Я люблю - Авдеенко Александр Остапович 16 стр.


Васька ослабил пряжку на одну дырку, аккуратно достал из-под ремня верхнюю прокламацию, разгладил ее на коленке, строго взглянул на меня и прочитал.

- "Пролетарии всех стран, соединяйтесь!.. Товарищи рабочие, шахтеры и металлисты, друзья, братья по труду!

Всю свою жизнь мы не разгибали спины. Всю жизнь не просыхала она от соленого пота. Всю жизнь мы терпели голод, холод, бесправие, рабство. Добывали уголь, выплавляли чугун, варили сталь - все обогащали и обогащали своих хозяев, господ из Бельгии и Франции, Германии и Англии, из Петербурга и Москвы.

А теперь нас посылают на войну, заставляют умирать за веру, царя и отечество. Неправда это, брехня господская!
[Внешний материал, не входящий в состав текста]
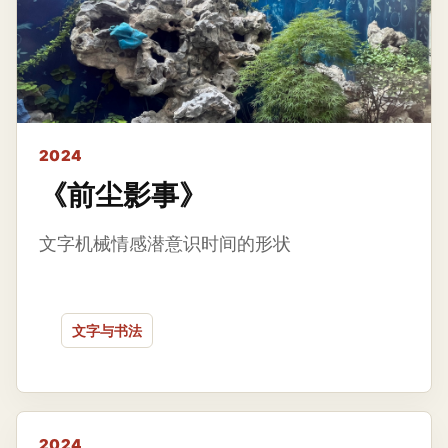
2024
《前尘影事》
文字机械情感潜意识时间的形状
文字与书法
2024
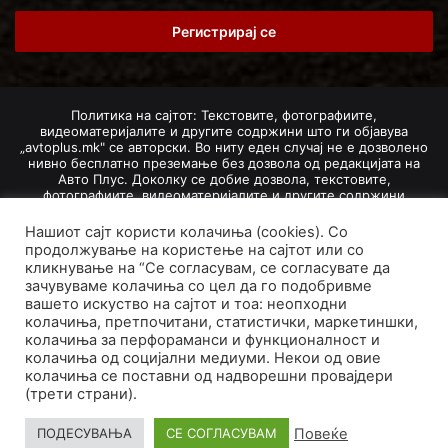
Email
address
Политика на сајтот: Текстовите, фотографиите,
видеоматеријалите и другите содржини што ги објавува
„avtoplus.mk" се авторски. Во ниту еден случај не е дозволено
нивно бесплатно преземање без дозвола од редакцијата на
Авто Плус. Доколку се добие дозвола, текстовите,
фотографиите, видеоматеријалите и другите содржини
дозволено е да се преземат со задолжително наведување на
изворот и авторот со вметнување на директна интернет-врска
Нашиот сајт користи колачиња (cookies). Со
(линк) до оригиналната содржина на „avtoplus.mk". При
продолжување на користење на сајтот или со
добивање на одобрување од редакцијата за превземање на
кликнување на “Се согласувам, се согласувате да
текст, може да се превземе само дел од новинарско дело
зачувуваме колачиња со цел да го подобривме
насловот, придружната фотографија (односно насловната
вашето искуство на сајтот и тоа: неопходни
фотографија) и воведниот дел на текстот, познат како „лид".
колачиња, претпочитани, статистички, маркетиншки,
Преземање содржини од „avtoplus.mk" надвор од овие услови
не е дозволено и подложи на санкционирање согласно
колачиња за перфораманси и функционалност и
Законот за авторски и сродни права.
колачиња од социјални медиуми. Некои од овие
колачиња се поставни од надворешни провајдери
Developed by PROCESS IN. Hosted by
GoHost
.
(трети страни).
За нас
Импресум
Маркетинг
Правила и услови
Повеќе
ПОДЕСУВАЊА
СЕ СОГЛАСУВАМ
Политика за приватност
Политика на колачиња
Нет у нас, у рабочих, веры в грабительскую войну. И не будет. Не царствовать над нами кровавому Николаю Второму и распутной царице Сашке.

Долой войну! Штык - в землю. Бастуйте, товарищи! Братайтесь с немецким шахтером, с австро-венгерским металлистом!

Война - войне! Мир, свобода и хлеб рабочему человеку!"

Васька прочитал прокламацию бойко, без единой запинки, одним духом, как заученную песню. Даже те слова, какие ему ни разу не приходилось произносить в жизни, выговаривал бесстрашно, звонко. Видно, он не раз и не два читал и перечитывал прокламацию.

Ковалик всовывает мне в руки алый лист бумаги, улыбается.

- Ну, теперь раскумекал, что и как?

Я молчу подавленный. Ну и грамотей же Васька! Столько же ему лет, сколько и мне, в школу не ходит, живет тут же, на Собачеевке в земляной халупе, а как вознесся! Я еле-еле по складам букварь читаю, а он…

- Ну, раскумекал? - допытывается Ковалик.

- Угу.

- Раз так, хватай свою долю и делай дело! - Васька поднял рубашку, достал из-за пояса пачку прокламаций и щедро отделил от нее добрую половину. - Вот, держи! Гарбуз велел весь базар обработать. Воскресенье сегодня. Понял? Народу много. Делай все так, как я. Понял? Я, брат, не первый раз этим самым делом занимаюсь.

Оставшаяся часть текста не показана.